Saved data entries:
*** Begin section ***
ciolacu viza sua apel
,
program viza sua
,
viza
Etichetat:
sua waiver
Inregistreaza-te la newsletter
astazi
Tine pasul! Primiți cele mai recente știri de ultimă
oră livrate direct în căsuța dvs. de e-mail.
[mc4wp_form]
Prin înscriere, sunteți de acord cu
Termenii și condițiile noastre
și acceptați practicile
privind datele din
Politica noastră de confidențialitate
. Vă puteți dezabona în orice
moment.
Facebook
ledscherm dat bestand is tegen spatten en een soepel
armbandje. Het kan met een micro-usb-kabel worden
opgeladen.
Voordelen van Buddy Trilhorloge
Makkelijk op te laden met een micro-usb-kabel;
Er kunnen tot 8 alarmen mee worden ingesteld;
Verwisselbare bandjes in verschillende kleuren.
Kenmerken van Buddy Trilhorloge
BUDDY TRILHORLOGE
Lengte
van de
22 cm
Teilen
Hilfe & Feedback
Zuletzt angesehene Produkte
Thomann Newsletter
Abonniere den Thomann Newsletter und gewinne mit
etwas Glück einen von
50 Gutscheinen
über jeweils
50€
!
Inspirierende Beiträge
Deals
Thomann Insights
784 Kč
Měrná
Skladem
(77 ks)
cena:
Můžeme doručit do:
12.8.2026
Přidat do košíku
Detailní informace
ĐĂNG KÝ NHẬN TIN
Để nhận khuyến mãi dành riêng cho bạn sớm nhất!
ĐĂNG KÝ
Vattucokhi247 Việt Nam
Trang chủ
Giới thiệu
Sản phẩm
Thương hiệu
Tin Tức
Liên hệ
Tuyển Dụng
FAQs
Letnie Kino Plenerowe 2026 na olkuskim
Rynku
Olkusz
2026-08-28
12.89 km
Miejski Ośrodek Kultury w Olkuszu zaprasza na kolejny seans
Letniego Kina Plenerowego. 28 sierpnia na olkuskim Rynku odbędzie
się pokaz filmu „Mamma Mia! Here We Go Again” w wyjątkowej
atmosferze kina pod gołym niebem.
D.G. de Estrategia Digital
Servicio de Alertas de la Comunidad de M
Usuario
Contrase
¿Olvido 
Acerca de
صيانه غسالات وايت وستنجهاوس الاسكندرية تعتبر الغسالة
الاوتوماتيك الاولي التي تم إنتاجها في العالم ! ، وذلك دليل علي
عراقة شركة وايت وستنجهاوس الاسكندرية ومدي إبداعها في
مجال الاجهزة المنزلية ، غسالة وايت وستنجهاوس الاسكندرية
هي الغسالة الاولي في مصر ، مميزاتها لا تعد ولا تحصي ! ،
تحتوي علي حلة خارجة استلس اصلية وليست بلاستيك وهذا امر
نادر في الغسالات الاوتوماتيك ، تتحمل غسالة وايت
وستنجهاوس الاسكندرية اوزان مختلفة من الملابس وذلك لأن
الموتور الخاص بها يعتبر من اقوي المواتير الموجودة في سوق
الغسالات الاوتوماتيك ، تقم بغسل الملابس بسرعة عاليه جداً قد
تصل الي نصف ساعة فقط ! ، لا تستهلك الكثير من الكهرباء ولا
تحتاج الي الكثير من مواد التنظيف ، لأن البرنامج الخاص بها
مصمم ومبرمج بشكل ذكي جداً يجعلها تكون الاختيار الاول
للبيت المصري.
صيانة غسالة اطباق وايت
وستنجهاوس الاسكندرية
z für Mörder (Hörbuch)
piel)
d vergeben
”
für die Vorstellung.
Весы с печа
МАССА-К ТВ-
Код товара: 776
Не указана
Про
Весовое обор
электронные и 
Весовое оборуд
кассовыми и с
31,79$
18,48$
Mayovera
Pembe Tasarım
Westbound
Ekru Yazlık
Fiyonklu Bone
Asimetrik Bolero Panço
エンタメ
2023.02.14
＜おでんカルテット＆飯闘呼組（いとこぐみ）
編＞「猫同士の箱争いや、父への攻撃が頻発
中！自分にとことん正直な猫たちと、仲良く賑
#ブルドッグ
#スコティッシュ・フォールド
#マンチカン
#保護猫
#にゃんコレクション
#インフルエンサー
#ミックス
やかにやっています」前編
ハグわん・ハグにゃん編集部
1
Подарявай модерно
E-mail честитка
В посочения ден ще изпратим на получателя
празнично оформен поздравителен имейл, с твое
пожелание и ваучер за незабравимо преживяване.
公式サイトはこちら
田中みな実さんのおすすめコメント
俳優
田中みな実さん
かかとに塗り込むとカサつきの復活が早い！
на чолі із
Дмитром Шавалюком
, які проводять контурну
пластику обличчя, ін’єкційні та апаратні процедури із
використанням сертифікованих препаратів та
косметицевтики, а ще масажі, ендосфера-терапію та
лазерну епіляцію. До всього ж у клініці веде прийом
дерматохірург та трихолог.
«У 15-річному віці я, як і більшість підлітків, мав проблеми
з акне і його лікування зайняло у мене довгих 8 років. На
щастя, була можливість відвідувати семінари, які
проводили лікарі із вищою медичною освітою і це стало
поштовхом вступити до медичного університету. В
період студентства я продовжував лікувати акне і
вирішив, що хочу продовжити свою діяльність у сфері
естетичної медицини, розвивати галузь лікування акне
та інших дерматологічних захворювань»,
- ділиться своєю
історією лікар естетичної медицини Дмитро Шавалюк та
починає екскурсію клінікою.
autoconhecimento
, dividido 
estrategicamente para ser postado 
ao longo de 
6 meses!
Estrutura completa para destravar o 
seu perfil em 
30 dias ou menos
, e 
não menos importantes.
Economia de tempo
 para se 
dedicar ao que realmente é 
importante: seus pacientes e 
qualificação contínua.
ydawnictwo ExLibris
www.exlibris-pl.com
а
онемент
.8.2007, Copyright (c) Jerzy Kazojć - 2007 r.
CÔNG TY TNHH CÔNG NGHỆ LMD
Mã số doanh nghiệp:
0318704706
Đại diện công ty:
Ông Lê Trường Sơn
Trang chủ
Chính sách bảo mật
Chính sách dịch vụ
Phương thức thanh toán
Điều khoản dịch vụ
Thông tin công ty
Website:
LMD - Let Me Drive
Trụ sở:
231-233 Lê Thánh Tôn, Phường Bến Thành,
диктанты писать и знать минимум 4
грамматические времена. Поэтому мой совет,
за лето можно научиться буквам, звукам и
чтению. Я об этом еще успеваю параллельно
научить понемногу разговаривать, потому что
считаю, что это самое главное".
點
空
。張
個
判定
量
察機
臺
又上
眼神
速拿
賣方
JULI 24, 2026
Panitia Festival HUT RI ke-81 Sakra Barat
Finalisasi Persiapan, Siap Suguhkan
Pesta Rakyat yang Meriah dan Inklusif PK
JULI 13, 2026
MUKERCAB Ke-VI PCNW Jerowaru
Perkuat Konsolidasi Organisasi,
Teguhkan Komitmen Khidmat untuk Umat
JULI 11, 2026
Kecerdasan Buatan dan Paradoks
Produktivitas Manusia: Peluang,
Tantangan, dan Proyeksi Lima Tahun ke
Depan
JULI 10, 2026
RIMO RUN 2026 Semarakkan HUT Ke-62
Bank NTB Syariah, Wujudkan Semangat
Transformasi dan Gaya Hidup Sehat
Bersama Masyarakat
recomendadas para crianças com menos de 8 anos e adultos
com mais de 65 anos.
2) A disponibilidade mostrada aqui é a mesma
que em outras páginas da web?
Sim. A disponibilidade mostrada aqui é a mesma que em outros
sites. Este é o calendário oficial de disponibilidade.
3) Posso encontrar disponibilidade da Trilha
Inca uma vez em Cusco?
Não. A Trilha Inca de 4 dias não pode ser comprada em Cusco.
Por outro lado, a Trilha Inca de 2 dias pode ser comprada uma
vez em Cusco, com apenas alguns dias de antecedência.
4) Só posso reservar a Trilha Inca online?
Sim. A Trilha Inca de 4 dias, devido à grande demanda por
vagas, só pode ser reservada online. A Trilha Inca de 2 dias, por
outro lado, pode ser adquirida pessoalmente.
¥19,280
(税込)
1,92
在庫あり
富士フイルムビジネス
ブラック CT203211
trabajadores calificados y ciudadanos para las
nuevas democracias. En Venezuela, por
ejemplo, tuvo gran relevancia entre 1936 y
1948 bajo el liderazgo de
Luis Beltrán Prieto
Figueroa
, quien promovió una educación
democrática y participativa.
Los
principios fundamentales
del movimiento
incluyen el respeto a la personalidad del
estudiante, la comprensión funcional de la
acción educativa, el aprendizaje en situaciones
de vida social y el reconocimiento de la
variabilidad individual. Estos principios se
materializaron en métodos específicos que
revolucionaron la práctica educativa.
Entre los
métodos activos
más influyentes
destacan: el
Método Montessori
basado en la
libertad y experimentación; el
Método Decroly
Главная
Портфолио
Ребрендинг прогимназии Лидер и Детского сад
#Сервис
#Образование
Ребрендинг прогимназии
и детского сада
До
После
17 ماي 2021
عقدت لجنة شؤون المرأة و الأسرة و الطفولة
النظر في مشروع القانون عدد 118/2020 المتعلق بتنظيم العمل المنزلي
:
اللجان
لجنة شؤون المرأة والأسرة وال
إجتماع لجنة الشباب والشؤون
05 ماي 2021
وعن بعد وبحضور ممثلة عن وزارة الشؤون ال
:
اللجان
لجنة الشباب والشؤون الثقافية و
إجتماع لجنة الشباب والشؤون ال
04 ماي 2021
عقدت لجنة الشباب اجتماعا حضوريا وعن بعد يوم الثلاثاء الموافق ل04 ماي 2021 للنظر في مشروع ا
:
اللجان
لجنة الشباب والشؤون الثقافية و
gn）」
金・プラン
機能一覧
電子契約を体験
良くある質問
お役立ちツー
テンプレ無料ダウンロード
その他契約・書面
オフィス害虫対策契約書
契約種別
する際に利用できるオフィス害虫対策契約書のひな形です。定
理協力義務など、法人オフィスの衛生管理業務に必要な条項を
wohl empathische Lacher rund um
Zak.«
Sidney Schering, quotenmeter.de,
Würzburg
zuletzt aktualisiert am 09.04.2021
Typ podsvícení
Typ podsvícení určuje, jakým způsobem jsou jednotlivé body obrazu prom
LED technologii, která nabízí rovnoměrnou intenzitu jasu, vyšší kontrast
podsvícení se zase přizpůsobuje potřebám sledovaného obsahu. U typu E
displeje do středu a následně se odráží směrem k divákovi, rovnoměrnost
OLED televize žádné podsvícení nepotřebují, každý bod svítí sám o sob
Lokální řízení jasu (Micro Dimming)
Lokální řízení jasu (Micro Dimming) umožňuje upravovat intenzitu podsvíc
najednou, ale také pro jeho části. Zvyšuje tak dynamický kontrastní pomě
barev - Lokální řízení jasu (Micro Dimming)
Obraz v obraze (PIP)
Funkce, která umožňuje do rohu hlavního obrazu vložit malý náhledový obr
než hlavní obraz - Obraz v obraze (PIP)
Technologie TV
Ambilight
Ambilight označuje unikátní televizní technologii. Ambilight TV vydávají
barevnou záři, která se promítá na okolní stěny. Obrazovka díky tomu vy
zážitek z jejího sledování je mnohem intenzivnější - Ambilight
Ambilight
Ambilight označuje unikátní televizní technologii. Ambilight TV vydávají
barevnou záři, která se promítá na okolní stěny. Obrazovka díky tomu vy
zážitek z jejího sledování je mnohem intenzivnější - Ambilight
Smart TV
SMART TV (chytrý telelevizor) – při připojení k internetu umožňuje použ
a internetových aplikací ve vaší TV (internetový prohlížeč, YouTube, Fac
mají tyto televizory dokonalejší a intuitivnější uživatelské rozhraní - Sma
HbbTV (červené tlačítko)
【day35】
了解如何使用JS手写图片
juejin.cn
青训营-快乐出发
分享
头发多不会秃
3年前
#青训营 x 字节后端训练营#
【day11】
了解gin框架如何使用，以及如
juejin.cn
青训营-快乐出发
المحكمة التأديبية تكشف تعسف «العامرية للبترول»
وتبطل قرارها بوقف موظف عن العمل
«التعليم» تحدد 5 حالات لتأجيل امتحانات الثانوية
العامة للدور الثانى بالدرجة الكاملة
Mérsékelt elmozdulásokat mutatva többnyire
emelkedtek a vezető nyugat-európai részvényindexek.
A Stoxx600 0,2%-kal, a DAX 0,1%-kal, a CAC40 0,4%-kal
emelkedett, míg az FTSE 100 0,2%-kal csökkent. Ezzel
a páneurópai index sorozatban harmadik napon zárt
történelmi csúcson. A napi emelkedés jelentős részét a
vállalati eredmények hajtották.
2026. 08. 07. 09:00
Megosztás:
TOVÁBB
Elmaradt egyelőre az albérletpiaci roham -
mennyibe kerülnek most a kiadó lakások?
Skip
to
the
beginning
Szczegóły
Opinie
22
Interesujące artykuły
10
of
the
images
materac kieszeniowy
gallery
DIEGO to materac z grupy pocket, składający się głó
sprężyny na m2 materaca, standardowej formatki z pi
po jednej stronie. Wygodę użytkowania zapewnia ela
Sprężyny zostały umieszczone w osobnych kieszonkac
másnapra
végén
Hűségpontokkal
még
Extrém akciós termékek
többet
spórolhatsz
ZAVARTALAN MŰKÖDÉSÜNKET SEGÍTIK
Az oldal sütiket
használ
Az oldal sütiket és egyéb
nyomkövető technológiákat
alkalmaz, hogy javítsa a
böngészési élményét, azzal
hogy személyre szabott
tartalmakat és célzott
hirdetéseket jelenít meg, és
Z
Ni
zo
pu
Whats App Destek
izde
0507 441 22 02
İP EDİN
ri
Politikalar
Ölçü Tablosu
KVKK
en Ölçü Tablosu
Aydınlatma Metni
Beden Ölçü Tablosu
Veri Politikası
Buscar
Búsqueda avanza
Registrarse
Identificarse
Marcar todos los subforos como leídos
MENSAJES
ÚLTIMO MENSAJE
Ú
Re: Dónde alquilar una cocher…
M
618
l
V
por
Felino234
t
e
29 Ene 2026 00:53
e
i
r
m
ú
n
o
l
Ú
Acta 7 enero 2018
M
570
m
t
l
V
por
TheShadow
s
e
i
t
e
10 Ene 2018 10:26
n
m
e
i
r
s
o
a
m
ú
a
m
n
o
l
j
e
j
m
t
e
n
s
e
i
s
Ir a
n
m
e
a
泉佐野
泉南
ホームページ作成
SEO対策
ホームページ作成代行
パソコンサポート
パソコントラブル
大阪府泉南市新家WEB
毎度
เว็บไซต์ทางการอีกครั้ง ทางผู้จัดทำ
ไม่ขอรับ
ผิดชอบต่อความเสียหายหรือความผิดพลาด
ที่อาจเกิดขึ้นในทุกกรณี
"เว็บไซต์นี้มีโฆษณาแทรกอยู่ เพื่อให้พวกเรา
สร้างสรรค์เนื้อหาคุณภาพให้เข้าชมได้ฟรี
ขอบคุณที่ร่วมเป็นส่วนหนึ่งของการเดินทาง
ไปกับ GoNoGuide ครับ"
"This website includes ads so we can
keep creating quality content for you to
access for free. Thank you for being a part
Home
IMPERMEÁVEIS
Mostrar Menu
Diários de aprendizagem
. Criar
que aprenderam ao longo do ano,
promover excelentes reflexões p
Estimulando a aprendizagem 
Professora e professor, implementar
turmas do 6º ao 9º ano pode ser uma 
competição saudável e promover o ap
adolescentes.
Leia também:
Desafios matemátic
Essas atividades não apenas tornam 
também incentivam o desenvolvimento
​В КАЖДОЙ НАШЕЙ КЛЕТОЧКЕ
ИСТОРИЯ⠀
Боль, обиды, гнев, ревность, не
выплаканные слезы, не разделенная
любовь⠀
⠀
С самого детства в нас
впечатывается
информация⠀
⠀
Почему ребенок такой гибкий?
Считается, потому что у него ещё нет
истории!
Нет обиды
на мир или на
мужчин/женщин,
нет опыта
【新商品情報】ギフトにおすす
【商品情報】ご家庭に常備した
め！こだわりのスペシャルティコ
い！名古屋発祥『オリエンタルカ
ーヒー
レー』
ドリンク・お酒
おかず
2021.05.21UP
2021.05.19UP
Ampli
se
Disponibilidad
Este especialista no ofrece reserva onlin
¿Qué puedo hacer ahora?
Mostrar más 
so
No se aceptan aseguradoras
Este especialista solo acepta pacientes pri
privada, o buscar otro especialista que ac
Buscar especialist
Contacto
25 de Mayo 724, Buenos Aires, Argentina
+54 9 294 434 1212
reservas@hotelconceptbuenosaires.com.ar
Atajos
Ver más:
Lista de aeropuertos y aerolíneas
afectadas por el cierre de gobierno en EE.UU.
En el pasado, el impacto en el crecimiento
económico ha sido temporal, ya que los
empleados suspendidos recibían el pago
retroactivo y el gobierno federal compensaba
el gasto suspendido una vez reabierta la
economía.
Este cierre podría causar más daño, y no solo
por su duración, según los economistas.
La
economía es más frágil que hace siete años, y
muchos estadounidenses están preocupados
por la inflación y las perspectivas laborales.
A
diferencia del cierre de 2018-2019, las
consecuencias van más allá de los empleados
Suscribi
*** End section ***
### Description of the task
Go through the lines above. Select every one that has the string "cierre".

### Solution for this exercise
afectadas por el cierre de gobierno en EE.UU.
Este cierre podría causar más daño, y no solo
diferencia del cierre de 2018-2019, las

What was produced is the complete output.